Mais aussi parce que les migrations ont toujours suivi une dynamique qui leur est propre. L'exemple des Pays-Bas brandi par l'ODM (+38,7% de requêtes en 2005) fait sourire Yann Golay, porte-parole de l'OSAR: «Les Pays-Bas ont précisément servi de modèle à la Suisse pour durcir sa loi. Après une diminution des demandes dans un premier temps, ils font face aujourd'hui à une nouvelle augmentation. La Suisse peut, elle aussi, s'attendre à un retour de balancier...» Et même si les mesures prises par la Confédération ont certainement contribué à la baisse des demandes d'asile, admet Yann Golay, «c'est au prix de telles atteintes aux droits fondamentaux qu'il n'y a pas lieu d'en être fier».
On est d'ailleurs un peu surpris d'apprendre que le but des mesures prises contre les requérants estampillés NEM est de dissuader les candidats à l'asile en Suisse... A l'origine, ce durcissement avait été présenté comme visant à faire déguerpir ceux qui n'ont rien à faire dans nos vertes prairies. Or, là aussi, on baigne dans le flou le plus total, malgré cinq «rapports de monitoring» publiés sur la question par l'ODM. Les chiffres publiés montrent certes une diminution du temps de séjour depuis que l'on a coupé l'aide sociale aux «NEM». Mais les statistiques ne prennent en compte que ceux qui osent encore prétendre à l'aide minimale d'urgence, malgré le harcèlement auquel ils sont soumis dans de nombreux cantons. Jeudi, on apprenait d'ailleurs que, alors que 3000 déboutés de l'asile ont effectivement quitté la Suisse, ont compte aussi plus de 6000 «départs non officiels». Lisez 6000 nouveaux clandestins continuant à chercher survie en Suisse, grâce à cette usine à sans-papiers qu'est devenue notre politique d'asile.
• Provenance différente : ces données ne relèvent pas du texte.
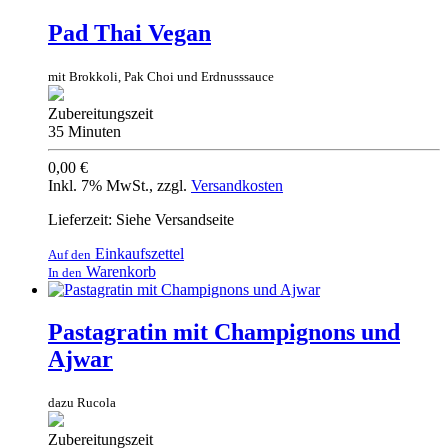
Pad Thai Vegan
mit Brokkoli, Pak Choi und Erdnusssauce
Zubereitungszeit
35 Minuten
0,00 €
Inkl. 7% MwSt.
,
zzgl.
Versandkosten
Lieferzeit: Siehe Versandseite
Einkaufszettel
Auf den
Warenkorb
In den
Pastagratin mit Champignons und
Ajwar
dazu Rucola
Zubereitungszeit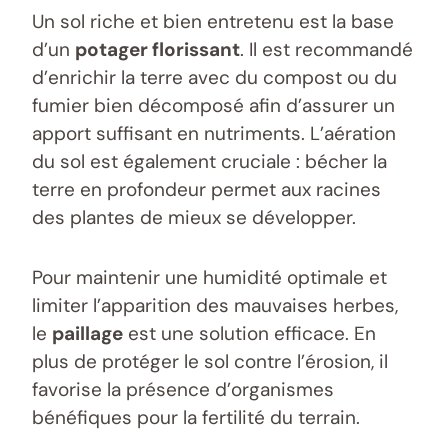
Un sol riche et bien entretenu est la base
d’un
potager florissant
. Il est recommandé
d’enrichir la terre avec du compost ou du
fumier bien décomposé afin d’assurer un
apport suffisant en nutriments. L’aération
du sol est également cruciale : bécher la
terre en profondeur permet aux racines
des plantes de mieux se développer.
Pour maintenir une humidité optimale et
limiter l’apparition des mauvaises herbes,
le
paillage
est une solution efficace. En
plus de protéger le sol contre l’érosion, il
favorise la présence d’organismes
bénéfiques pour la fertilité du terrain.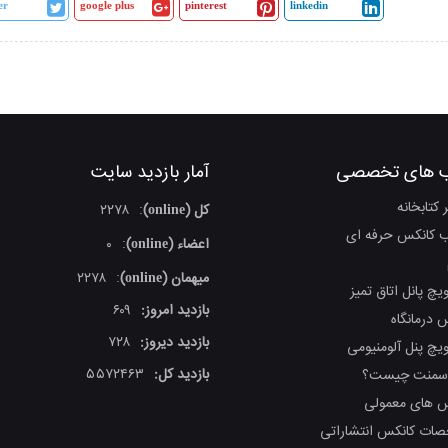
er
google plus
pinterest
linkedin
 های تخصصی
آمار بازدید سایت
ر کتابخانه
کل (online)
۲۲۷۸
:
ب کانکس حرفه ای
اعضاء (online)
۰
:
میهمان (online)
۲۲۷۸
:
یچ پانل اتاق تمیز
بازدید امروز:
۶۰۹
 درمانگاه
بازدید دیروز:
۷۲۸
یچ پنل آلومنیومی
بازدید کل:
۵۵۷۲۴۶۳
ر سمنت چیست؟
‌ های معمولی
ات کانکس انتشاراتی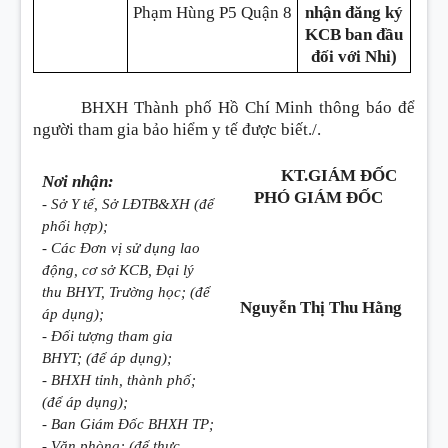
Phạm Hùng P5 Quận 8
nhận đăng ký
KCB ban đầu
đối với Nhi)
BHXH Thành phố Hồ Chí Minh thông báo để
người tham gia bảo hiểm y tế được biết./.
KT.GIÁM ĐỐC
Nơi nhận:
PHÓ GIÁM ĐỐC
- Sở Y tế, Sở LĐTB&XH (để
phối hợp);
- Các Đơn vị sử dụng lao
động, cơ sở KCB, Đại lý
thu BHYT, Trường học; (để
Nguyễn Thị Thu Hằng
áp dụng);
- Đối tượng tham gia
BHYT; (để áp dụng);
- BHXH tỉnh, thành phố;
(để áp dụng);
- Ban Giám Đốc BHXH TP;
- Văn phòng; (để thực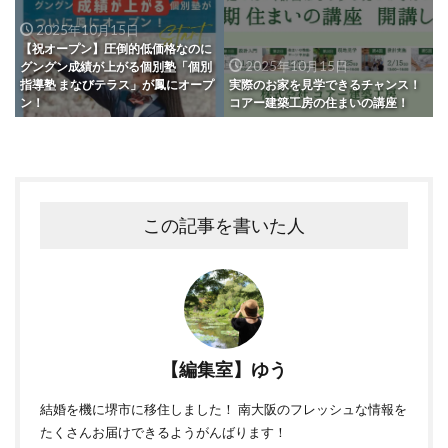
2025年10月15日
【祝オープン】圧倒的低価格なのに
2025年10月15日
グングン成績が上がる個別塾「個別
指導塾 まなびテラス」が鳳にオープ
実際のお家を見学できるチャンス！
ン！
コアー建築工房の住まいの講座！
この記事を書いた人
【編集室】ゆう
結婚を機に堺市に移住しました！ 南大阪のフレッシュな情報を
たくさんお届けできるようがんばります！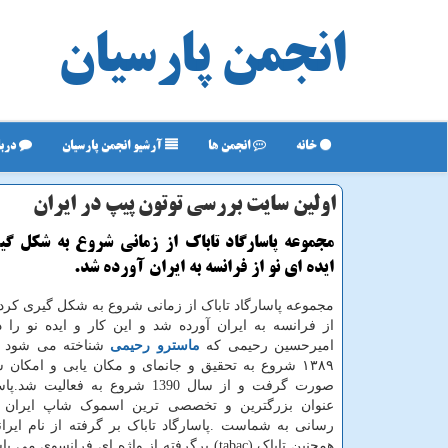
انجمن پارسیان
خانه
انجمن ها
آرشیو انجمن پارسیان
دربا
اولین سایت بررسی توتون پیپ در ایران
مجموعه پاسارگاد تاباك از زمانی شروع به شكل گ
ایده ای نو از فرانسه به ایران آورده شد.
مجموعه پاسارگاد تاباک از زمانی شروع به شکل گیری کرد ک
از فرانسه به ایران آورده شد و این کار و ایده نو را د
اميرحسين رحيمی كه
ماسترو رحيمی
شناخته می شود ایج
١٣٨٩ شروع به تحقیق و جانمای و مکان یابی و امکان 
صورت گرفت و از سال 1390 شروع به فعالیت
عنوان بزرگترین و تخصصی ترین اسموک شاپ ایران آ
رسانی به شماست .پاسارگاد تاباک بر گرفته از نام ایران
همچنین تاباک (tabac) برگرفته از واژه ای فرانسوی م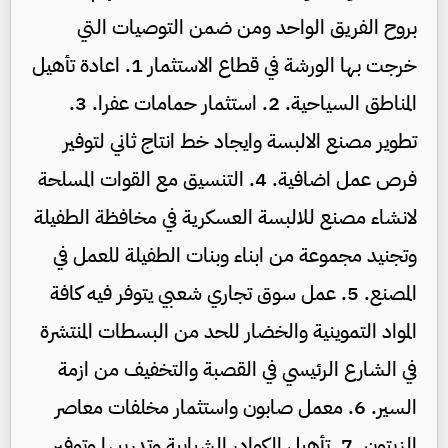
بروح الفريق الواحد ومن ضمن التوصيات التي
خرجت بها الورشة في قطاع الاستثمار 1. اعادة تأهيل
المناطق السياحية. 2. استثمار حمامات عفرا. 3.
تطوير مصنع الالبسة وايجاد خط انتاج ثاني لتوفير
فرص عمل اضافية. 4. التنسيق مع القوات المسلحة
لانشاء مصنع للالبسة العسكرية في مخافظة الطفيلة
وتجنيد مجموعة من ابناء وبنات الطفيلة للعمل في
المصنع. 5. عمل سوق تجاري شعبي يتوفر فيه كافة
المواد التموينية والخضار للحد من البسطات المنتشرة
في الشارع الرئيسي في القصبة والتخفيف من ازمة
السير. 6. معمل صابون واستثمار مخلفات معاصر
الزيتون. 7. تأهيل الكوادر الشبابية وتدريبها وتوفير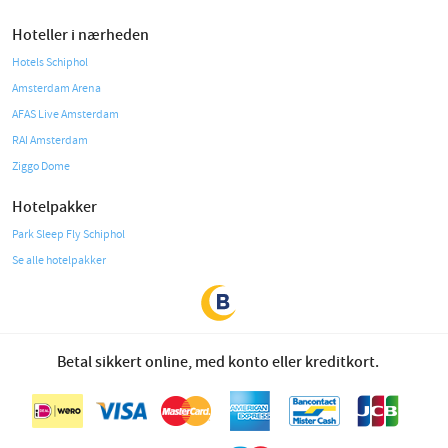
Hoteller i nærheden
Hotels Schiphol
Amsterdam Arena
AFAS Live Amsterdam
RAI Amsterdam
Ziggo Dome
Hotelpakker
Park Sleep Fly Schiphol
Se alle hotelpakker
Betal sikkert online, med konto eller kreditkort.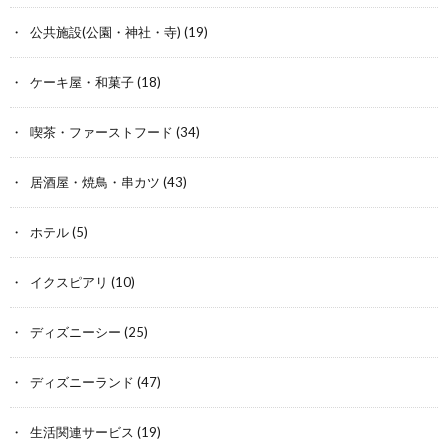
公共施設(公園・神社・寺)
(19)
ケーキ屋・和菓子
(18)
喫茶・ファーストフード
(34)
居酒屋・焼鳥・串カツ
(43)
ホテル
(5)
イクスピアリ
(10)
ディズニーシー
(25)
ディズニーランド
(47)
生活関連サービス
(19)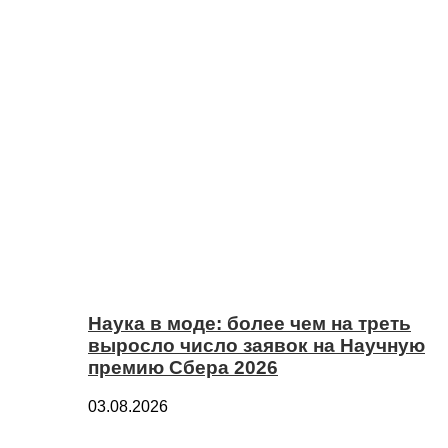
Наука в моде: более чем на треть
выросло число заявок на Научную
премию Сбера 2026
03.08.2026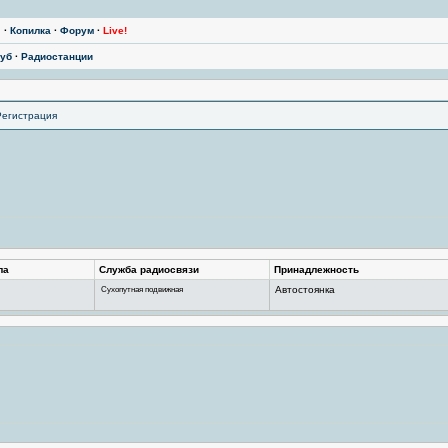
ы
·
Копилка
·
Форум
·
Live!
уб
·
Радиостанции
Регистрация
ла
Служба радиосвязи
Принадлежность
Сухопутная подвижная
Автостоянка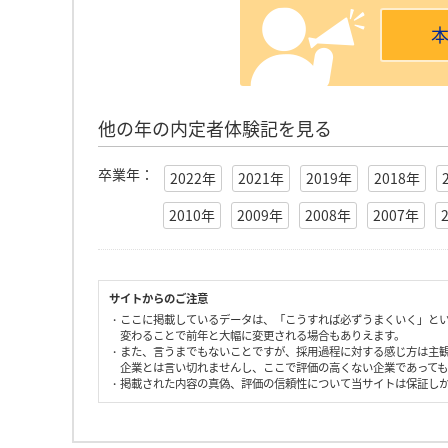
他の年の内定者体験記を見る
卒業年：
2022年
2021年
2019年
2018年
2010年
2009年
2008年
2007年
サイトからのご注意
・ここに掲載しているデータは、「こうすれば必ずうまくいく」と
変わることで前年と大幅に変更される場合もありえます。
・また、言うまでもないことですが、採用過程に対する感じ方は主
企業とは言い切れませんし、ここで評価の高くない企業であって
・掲載された内容の真偽、評価の信頼性について当サイトは保証し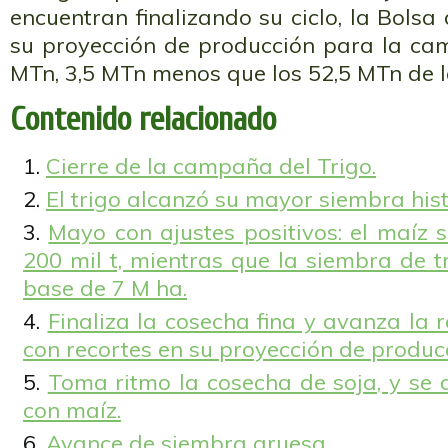
encuentran finalizando su ciclo, la Bols
su proyección de producción para la c
MTn, 3,5 MTn menos que los 52,5 MTn de 
Contenido relacionado
Cierre de la campaña del Trigo.
El trigo alcanzó su mayor siembra hist
Mayo con ajustes positivos: el maíz 
200 mil t, mientras que la siembra de 
base de 7 M ha.
Finaliza la cosecha fina y avanza la r
con recortes en su proyección de produc
Toma ritmo la cosecha de soja, y se 
con maíz.
Avance de siembra gruesa.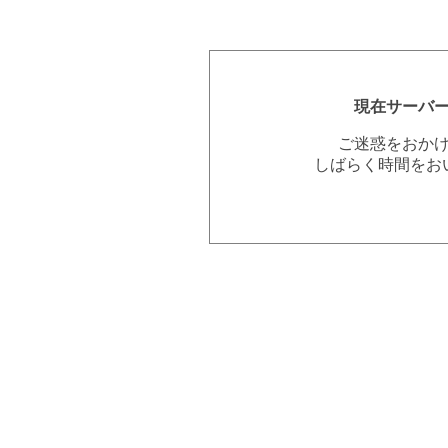
現在サーバ
ご迷惑をおか
しばらく時間をお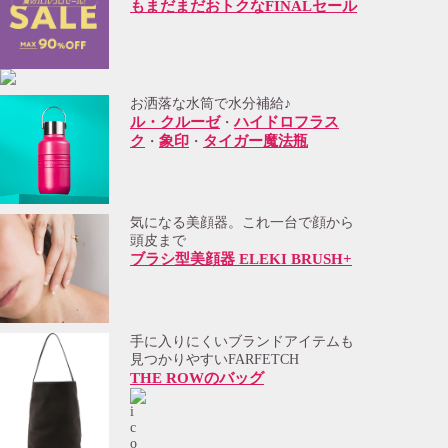
もまだまだおトクなFINALセール
お洒落な水筒で水分補給♪
ル・クルーゼ
ハイドロフラス
・
ク
象印
タイガー魔法瓶
・
・
気になる美顔器。これ一台で顔から
頭皮まで
ブラシ型美顔器 ELEKI BRUSH+
手に入りにくいブランドアイテムも
見つかりやすいFARFETCH
THE ROWのバッグ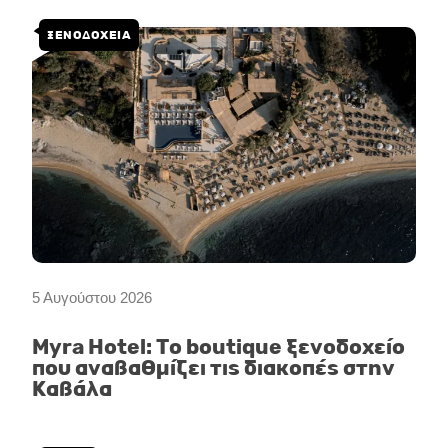
ΞΕΝΟΔΟΧΕΙΑ
5 Αυγούστου 2026
Myra Hotel: Το boutique ξενοδοχείο
που αναβαθμίζει τις διακοπές στην
Καβάλα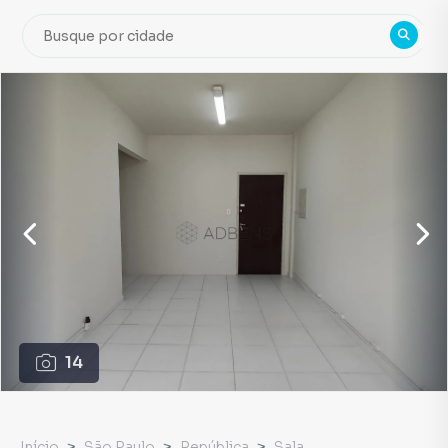
14
Início
São Paulo
República
Sala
L'ODM ne s'en glorifie pas moins du fait que les «vrais réfugiés» peuvent continuer à venir frapper à nos portes. Entre admissions statutaires et provisoires, plus de 50% des demandes traitées l'an dernier ont été acceptées. La Serbie-Monténégro, la Turquie, la Somalie, l'Irak et la Russie sont, dans l'ordre, les cinq premiers pays de provenance des requérants arrivés en Suisse en 2005. On se demande dès lors pourquoi la nouvelle Loi sur l'asile, en voie d'être attaquée par référendum, a été construite comme si tout requérant était un dealer potentiel, ou en tous les cas un abuseur en puissance, généralement originaire d'Afrique de l'Ouest.